Wanted: Oil workers
Retiring baby boomers, roaring global economy and focus on information technology are leading to a labor shortage that could squeeze supply.
NEW YORK (CNNMoney.com) -- Quit cutting chemistry class.
That's the advice experts give people wanting to capitalize on the current shortage of highly trained oil industry workers - a shortage that's also expected to delay new oil projects and could drive crude prices even higher over the next few years.
In the next three or four years, there's expected to be a 30 to 40 percent shortage of technical and professional oil workers in the Untied States, according to Damon Beyer of Katzenbach Partners, a Houston-based management consultancy that specializes in the energy sector.
Over a quarter of the industry's highly skilled employees - petroleum engineers, process engineers, geologists, geophysicists and the like - are eligible for retirement in two years, said Beyer.
"It's a real issue," said Beyer. "Success in attracting new people into the work force is limited."
Worldwide, the industry's "people deficit" is expected to reach up to 15 percent by 2010, according to Pritesh Patel, an associate director at Cambridge Energy Research Associates.
Part of this is due to baby boomers leaving the work force, and part is due to the global economic boom that has strained the heavy industry labor market in general.
But oil has its own problems.
During the 1980s, low crude prices forced layoffs throughout the industry. Around the same time, students formerly drawn to basic sciences such as mathematics, chemistry and engineering were enticed into a new, sexier field: Information technology.
"[Oil] wasn't considered the most forefront of fields to be in," said Patel.
So now, projects to find and bring new oil to market are delayed as oil firms compete with one another for workers with the competence to bring new, often challenging fields into production. It also means new, less experienced people are designing projects, and errors can be made in the design process that take time to correct before the facility can become operational.
"This could cause some delay in supply reaching markets," he said.
And as anyone who's followed oil markets over the last four years knows, supply concerns factor first and foremost in the minds of traders, who have bid prices to record highs of over $96 a barrel in recent weeks.
The industry is trying to fix the problem.
For starters, salaries are fairly high. Patel said a petroleum engineer typically earns $70,000 to $90,000 a year, right out of school.
Second, there are stronger academic programs in emerging countries, such as India and China, home of many of the new graduates entering the field.
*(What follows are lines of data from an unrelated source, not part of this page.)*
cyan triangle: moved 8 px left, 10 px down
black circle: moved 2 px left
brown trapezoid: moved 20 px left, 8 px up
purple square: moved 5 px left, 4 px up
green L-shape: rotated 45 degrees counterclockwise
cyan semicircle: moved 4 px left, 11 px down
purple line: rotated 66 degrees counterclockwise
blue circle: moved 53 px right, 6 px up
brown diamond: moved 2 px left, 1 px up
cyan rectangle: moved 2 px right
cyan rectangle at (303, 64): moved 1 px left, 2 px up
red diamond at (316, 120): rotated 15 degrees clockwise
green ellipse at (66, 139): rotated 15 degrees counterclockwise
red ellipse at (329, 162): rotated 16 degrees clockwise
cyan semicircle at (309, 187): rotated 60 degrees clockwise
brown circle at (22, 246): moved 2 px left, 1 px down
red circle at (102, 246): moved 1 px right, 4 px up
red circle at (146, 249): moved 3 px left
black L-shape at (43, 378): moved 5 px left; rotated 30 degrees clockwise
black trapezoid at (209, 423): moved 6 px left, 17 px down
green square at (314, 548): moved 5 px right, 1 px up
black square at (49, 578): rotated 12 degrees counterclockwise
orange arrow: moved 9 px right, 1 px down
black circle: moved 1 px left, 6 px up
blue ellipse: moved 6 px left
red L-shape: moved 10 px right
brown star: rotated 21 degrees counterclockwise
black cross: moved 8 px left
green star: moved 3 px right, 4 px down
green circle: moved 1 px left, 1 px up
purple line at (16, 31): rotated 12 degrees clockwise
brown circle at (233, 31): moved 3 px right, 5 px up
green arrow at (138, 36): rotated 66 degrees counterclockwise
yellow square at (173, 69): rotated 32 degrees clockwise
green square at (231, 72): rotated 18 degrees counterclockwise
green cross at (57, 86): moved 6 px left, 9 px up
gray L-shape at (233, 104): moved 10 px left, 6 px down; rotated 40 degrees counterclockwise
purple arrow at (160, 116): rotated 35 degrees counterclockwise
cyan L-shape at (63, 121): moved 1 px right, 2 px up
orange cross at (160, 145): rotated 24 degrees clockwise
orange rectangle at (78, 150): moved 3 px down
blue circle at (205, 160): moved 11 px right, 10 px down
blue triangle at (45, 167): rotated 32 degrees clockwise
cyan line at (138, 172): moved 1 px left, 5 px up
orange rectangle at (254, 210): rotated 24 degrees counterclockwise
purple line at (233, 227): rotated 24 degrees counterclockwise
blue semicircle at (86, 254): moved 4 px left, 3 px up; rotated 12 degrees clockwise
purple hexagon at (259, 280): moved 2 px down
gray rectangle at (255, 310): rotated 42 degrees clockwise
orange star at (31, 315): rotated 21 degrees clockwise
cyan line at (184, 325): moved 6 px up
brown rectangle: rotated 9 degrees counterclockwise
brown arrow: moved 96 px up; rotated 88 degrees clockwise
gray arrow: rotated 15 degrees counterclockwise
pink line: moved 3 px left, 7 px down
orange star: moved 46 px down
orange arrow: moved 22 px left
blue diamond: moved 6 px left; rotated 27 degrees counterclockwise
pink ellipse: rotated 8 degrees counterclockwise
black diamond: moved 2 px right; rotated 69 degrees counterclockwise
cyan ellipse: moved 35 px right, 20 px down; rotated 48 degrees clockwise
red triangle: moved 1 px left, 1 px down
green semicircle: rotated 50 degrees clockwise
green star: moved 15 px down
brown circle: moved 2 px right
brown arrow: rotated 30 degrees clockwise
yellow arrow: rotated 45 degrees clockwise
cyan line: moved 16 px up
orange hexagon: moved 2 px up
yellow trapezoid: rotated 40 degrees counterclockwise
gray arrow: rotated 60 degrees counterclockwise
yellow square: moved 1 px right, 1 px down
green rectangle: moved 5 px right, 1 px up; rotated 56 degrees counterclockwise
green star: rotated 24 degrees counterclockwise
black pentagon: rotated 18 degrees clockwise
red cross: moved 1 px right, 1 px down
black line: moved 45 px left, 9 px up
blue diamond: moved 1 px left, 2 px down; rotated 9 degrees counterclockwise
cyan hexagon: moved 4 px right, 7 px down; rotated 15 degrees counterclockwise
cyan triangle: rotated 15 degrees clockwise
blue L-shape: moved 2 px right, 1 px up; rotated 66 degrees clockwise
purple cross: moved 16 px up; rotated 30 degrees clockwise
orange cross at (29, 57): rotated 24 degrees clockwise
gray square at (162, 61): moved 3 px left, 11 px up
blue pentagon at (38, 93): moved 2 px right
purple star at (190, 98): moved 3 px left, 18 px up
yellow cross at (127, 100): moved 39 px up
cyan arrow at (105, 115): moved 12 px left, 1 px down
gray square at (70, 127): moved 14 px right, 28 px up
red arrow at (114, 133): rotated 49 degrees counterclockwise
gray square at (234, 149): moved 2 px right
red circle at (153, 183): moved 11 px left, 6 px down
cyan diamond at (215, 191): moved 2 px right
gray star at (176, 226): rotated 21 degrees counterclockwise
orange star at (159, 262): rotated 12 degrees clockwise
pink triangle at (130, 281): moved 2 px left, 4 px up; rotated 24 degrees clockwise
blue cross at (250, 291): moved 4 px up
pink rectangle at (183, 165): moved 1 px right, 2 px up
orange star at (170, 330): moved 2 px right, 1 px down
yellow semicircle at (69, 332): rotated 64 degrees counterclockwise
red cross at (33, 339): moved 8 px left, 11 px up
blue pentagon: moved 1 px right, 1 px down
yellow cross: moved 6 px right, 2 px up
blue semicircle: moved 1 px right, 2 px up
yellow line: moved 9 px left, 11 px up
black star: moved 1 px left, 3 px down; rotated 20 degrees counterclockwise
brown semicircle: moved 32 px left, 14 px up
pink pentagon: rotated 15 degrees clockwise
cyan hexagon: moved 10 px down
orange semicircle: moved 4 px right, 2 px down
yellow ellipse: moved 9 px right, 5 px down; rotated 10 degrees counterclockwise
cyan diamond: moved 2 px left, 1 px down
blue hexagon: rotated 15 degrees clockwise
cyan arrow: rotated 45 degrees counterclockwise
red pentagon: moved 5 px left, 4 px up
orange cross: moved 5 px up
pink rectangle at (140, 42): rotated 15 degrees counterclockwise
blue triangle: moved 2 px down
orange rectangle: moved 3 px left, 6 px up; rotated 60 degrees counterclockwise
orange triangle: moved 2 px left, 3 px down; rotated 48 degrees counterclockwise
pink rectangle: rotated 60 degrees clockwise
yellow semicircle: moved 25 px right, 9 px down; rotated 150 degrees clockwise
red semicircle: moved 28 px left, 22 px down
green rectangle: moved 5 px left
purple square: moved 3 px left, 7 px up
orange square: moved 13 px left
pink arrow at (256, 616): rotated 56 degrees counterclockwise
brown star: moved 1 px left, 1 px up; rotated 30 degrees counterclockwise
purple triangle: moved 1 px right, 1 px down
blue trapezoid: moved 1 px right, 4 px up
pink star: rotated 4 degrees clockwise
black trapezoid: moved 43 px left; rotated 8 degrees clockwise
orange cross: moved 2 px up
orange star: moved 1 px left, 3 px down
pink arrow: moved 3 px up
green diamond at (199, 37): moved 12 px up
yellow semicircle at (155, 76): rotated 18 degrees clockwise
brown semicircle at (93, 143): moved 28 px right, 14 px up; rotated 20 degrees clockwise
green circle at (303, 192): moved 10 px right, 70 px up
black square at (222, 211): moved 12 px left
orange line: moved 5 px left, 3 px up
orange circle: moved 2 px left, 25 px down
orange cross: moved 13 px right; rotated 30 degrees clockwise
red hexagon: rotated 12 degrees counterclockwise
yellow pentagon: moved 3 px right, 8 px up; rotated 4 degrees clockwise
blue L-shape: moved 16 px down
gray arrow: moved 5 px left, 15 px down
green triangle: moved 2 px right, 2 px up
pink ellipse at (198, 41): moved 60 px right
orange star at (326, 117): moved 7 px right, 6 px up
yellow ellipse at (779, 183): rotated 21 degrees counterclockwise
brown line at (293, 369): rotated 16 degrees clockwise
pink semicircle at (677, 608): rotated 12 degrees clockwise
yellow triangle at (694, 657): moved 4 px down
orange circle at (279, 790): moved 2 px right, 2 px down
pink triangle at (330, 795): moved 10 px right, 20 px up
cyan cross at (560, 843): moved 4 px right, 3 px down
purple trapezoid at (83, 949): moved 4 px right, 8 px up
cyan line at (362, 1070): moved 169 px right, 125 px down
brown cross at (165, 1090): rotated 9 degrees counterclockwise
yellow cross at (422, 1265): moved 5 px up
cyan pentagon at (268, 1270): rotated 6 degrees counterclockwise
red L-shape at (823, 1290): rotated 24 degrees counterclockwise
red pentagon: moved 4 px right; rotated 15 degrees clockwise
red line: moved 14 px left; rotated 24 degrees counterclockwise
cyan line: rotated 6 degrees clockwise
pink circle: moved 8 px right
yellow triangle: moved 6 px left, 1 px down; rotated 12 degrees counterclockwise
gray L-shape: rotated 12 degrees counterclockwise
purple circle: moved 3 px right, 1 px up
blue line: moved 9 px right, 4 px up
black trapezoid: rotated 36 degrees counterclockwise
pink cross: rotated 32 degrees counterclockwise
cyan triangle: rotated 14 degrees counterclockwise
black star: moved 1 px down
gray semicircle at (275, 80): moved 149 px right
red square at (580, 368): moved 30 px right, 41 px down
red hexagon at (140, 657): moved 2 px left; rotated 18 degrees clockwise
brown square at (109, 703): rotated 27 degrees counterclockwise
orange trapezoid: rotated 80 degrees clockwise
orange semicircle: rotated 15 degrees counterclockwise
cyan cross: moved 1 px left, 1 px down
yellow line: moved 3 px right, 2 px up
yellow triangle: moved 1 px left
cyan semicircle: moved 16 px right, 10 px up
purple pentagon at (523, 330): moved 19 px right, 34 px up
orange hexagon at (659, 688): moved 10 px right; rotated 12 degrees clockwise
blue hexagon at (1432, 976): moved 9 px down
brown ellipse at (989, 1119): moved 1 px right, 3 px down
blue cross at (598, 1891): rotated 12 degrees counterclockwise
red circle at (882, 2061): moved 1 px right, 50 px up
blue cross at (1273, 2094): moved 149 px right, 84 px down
Those graduate are closer to most of the new supplies of oil, in places such as Russia, Central Asia and Indonesia.
Beyer sees that as a good thing. "This is a global problem, and it needs to be solved globally."
But even in the United States, he said enrollment at schools specializing in petroleum sciences - such as Texas A&M and Colorado School of Mines - is increasing.
That's also a good thing, as it's fairly difficult to break into these high-skilled, high-paying jobs without studying engineering and then petroleum engineering at the graduate level.
The few exceptions, said Patel, are chemical engineers and process engineers who work at places such as pharmaceutical companies, but he added that demand for engineers is up across all industries.
"Some have switched over, but we're seeing a boom in other areas of the economy as well," he said.
For those not mathematically inclined, he said there is a similar boom going on in demand for skilled trade workers - welders, pipe fitters and such.
And unlike a half decade long stint in graduate school, those programs can typically be completed at your local trade college in six months or a year, with little more than a high school diploma. The median wage for a welder is about $30,000 a year, according to the Labor Department.